**WORK TO BE COMPLETED**
A single figure is expected: how many lines of the data that follows contain the word "смарт".

**Stored data**
● ● ● ●
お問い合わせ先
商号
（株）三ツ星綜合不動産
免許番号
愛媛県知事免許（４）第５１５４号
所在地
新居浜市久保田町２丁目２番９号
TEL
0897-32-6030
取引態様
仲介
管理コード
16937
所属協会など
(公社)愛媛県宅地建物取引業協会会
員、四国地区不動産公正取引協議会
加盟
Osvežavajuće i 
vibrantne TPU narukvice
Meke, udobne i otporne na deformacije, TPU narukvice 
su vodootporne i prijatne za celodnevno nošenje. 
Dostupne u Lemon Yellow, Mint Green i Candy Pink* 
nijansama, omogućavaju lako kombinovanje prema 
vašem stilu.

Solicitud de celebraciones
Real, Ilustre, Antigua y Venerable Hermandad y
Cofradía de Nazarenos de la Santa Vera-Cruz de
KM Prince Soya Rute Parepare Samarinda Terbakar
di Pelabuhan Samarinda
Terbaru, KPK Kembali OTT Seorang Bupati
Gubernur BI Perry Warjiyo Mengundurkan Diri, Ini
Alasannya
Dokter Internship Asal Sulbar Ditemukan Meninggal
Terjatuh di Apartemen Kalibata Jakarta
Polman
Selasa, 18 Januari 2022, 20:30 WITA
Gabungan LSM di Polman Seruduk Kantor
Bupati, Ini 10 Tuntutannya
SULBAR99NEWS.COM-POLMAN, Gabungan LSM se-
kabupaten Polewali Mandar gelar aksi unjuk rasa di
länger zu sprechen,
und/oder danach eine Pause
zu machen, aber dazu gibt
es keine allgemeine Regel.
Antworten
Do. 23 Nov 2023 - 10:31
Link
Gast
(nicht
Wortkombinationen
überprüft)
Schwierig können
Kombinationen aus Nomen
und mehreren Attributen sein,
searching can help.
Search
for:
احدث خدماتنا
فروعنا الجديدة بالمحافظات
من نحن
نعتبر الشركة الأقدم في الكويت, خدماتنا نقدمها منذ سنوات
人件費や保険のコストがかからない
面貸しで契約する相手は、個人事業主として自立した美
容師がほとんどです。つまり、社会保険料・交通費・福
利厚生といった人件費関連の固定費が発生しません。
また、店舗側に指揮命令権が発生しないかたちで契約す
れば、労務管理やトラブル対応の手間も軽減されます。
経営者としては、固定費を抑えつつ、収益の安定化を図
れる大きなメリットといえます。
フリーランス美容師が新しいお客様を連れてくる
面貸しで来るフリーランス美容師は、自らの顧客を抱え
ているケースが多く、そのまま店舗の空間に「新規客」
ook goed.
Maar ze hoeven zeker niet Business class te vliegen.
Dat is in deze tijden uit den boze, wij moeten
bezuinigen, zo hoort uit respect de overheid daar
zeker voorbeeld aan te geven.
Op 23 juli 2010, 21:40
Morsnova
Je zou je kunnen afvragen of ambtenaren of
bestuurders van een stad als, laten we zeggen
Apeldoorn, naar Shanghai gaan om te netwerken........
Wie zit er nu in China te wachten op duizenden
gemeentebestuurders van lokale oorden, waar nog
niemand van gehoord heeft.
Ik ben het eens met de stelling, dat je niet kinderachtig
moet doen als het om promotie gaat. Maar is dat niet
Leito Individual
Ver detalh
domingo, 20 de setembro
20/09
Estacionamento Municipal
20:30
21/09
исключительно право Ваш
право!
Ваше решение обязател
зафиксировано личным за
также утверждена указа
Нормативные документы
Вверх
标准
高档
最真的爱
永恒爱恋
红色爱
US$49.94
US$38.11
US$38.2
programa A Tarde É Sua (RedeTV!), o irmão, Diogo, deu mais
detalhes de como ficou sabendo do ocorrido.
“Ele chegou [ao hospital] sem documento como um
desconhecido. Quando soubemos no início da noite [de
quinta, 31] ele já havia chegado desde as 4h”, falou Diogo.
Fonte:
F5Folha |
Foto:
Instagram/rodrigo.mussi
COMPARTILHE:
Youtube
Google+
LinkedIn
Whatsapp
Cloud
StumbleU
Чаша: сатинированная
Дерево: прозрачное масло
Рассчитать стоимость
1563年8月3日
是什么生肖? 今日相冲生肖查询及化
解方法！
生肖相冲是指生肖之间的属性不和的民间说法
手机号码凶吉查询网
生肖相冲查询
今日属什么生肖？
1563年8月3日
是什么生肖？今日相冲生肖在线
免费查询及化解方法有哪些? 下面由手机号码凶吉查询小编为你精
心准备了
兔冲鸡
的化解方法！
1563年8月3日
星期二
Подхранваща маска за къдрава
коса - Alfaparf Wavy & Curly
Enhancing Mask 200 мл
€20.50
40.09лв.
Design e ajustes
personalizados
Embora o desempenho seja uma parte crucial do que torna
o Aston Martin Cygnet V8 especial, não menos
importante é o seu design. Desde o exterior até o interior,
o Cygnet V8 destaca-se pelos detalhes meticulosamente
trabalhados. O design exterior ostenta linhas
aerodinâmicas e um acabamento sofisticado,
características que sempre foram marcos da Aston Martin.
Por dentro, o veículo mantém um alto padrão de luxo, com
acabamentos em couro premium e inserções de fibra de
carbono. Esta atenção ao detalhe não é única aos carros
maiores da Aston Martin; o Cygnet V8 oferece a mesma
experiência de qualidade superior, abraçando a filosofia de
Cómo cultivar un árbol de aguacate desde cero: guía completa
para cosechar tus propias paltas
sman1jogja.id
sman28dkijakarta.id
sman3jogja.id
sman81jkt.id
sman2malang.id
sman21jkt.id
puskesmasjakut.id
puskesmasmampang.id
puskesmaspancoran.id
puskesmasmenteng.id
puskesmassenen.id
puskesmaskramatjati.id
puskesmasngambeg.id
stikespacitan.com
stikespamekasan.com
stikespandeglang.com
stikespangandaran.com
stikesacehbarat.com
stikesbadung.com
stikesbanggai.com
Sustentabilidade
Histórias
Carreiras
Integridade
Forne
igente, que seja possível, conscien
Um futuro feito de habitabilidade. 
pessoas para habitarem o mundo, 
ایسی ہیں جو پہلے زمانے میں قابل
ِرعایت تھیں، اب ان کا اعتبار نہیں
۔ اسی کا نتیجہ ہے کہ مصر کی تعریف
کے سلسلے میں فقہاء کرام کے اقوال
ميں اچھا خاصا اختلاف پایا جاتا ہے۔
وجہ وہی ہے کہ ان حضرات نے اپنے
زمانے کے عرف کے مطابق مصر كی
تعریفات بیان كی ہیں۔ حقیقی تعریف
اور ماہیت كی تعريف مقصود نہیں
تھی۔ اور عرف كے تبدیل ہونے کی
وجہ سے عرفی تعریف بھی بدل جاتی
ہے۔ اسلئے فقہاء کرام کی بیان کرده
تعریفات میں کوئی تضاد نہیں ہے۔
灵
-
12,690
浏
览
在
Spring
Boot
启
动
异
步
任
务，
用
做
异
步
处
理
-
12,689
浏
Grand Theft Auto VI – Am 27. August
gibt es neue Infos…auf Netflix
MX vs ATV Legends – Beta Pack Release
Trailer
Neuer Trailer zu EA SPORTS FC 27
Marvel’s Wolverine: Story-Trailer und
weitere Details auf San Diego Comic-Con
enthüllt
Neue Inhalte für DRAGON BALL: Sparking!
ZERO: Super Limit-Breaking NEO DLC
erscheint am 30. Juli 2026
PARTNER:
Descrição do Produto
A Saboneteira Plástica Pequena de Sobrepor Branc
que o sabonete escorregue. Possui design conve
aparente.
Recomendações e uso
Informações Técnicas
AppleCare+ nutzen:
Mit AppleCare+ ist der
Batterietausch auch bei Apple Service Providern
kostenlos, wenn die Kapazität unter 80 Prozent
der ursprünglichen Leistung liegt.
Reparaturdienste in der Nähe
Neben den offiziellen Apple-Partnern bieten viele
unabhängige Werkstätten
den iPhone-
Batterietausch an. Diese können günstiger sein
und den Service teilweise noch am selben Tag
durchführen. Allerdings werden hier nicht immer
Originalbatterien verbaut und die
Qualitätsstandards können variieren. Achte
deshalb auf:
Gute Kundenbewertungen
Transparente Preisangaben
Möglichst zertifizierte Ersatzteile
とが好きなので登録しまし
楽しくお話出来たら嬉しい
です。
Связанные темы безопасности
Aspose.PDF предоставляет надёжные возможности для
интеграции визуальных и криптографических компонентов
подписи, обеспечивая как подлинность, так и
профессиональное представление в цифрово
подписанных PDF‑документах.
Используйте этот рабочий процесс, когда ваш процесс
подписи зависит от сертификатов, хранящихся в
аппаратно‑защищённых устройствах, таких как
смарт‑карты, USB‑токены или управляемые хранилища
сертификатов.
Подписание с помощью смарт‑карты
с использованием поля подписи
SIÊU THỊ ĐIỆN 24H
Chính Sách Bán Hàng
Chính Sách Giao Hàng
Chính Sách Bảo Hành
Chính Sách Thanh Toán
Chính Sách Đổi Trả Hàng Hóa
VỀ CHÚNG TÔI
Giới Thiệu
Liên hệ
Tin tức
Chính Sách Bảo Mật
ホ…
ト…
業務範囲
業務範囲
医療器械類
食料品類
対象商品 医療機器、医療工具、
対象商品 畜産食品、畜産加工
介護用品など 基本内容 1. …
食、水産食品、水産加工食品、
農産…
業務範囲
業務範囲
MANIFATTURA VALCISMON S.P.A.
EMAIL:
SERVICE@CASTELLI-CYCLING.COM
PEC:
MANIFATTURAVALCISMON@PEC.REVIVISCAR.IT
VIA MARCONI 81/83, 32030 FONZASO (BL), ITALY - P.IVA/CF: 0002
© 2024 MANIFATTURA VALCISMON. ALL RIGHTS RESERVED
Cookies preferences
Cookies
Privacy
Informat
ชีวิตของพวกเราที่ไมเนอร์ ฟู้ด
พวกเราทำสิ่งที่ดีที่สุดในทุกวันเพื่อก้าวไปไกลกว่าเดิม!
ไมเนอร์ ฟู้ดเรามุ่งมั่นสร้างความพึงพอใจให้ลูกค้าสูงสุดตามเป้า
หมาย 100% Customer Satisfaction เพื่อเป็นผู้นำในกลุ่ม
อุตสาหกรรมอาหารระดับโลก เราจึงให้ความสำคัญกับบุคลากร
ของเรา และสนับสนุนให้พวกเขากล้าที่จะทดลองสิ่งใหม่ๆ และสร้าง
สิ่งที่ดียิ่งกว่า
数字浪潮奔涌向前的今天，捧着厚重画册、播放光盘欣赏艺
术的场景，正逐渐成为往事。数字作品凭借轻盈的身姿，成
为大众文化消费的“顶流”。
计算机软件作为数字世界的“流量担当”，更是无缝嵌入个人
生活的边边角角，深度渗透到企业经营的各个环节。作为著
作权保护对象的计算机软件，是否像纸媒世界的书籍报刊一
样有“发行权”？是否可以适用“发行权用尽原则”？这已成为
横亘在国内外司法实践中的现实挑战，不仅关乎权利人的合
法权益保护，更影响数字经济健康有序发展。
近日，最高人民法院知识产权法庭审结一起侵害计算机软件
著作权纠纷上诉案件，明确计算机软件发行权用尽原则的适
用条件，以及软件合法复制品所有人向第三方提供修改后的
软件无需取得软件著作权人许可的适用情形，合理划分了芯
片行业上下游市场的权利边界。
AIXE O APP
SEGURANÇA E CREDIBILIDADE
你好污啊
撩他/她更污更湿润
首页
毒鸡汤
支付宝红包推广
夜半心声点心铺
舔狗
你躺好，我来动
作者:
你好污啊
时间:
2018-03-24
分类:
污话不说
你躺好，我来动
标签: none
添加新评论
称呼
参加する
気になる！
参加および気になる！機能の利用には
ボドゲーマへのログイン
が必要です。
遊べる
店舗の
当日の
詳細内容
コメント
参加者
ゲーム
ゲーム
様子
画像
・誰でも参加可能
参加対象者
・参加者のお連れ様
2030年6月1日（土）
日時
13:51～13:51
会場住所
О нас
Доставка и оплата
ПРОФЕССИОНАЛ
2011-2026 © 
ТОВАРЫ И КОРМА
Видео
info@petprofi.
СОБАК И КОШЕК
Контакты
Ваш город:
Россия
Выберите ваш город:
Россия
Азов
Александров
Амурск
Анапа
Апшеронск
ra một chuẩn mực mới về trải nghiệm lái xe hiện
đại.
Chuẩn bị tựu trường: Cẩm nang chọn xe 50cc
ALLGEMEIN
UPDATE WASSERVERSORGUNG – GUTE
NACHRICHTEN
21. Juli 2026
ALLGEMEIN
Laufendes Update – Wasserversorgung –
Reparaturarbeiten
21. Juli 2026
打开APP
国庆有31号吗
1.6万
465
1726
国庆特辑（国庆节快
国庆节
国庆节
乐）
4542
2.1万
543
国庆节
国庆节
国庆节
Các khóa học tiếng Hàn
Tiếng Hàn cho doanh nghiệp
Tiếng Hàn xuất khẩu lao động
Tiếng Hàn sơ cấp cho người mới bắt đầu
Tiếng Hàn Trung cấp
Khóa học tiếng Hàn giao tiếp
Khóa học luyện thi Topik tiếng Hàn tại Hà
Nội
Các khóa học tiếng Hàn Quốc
● ● ● ●
**ANSWER SPACE**
2